## What you have to do
Please count the lines with the word "their" in the material below, then state the number by itself.

## Supplied entries
▬▬▬

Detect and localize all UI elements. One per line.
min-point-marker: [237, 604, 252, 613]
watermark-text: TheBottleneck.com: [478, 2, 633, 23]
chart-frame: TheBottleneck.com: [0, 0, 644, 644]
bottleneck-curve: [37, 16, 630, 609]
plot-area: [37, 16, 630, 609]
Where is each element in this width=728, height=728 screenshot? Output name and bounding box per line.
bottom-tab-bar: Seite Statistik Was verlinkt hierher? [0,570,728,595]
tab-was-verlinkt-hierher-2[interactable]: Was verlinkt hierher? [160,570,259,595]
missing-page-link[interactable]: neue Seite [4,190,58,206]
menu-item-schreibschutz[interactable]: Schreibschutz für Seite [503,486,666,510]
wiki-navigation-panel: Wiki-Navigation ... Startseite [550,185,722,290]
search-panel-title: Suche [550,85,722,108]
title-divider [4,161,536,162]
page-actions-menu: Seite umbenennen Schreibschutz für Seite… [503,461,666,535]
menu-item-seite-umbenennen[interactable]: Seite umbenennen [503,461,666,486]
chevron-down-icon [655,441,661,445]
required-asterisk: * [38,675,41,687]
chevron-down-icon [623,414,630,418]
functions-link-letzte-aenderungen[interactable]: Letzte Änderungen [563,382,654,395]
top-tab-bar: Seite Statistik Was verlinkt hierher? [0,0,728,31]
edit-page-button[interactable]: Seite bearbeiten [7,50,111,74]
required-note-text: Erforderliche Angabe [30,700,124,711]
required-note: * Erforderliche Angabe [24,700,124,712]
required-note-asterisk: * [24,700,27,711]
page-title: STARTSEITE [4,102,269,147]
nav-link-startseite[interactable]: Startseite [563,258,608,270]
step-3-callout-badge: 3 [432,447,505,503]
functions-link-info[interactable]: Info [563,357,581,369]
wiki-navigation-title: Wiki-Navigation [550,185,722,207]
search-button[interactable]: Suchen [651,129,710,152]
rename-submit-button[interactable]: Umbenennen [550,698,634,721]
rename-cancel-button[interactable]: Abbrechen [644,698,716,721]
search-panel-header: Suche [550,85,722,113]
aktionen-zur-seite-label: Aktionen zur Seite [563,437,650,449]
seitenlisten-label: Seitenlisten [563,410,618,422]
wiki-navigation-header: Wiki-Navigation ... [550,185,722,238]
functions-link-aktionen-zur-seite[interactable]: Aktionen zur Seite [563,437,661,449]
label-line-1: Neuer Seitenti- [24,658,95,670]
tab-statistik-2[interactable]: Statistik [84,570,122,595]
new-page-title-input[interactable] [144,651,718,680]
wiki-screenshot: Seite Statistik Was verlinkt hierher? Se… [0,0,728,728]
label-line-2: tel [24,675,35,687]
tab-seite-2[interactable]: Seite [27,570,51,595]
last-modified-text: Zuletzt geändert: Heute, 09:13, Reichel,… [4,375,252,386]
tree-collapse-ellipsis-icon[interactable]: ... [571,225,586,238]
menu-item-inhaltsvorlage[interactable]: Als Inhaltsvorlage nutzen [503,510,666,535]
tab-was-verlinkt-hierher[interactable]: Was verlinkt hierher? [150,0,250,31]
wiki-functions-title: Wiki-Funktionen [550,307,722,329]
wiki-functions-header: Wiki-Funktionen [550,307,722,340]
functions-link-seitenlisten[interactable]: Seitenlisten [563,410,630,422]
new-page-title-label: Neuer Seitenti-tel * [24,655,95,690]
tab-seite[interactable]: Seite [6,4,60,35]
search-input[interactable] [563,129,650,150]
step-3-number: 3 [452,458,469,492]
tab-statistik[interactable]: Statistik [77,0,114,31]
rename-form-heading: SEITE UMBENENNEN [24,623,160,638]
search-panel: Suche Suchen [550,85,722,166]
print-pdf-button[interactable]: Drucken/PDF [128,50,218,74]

▬▬▬

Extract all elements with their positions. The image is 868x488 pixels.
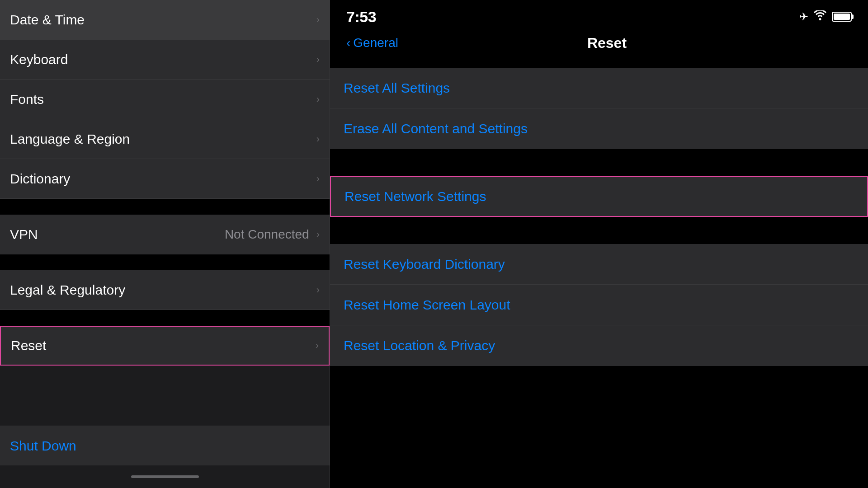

▬▬▬

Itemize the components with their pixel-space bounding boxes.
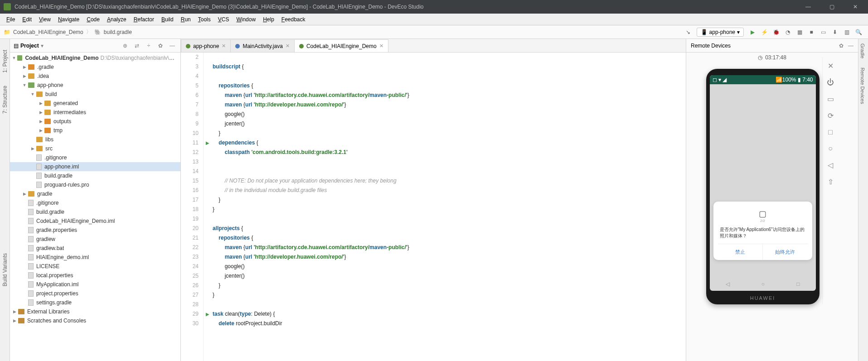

▬▬▬

## Written reply
2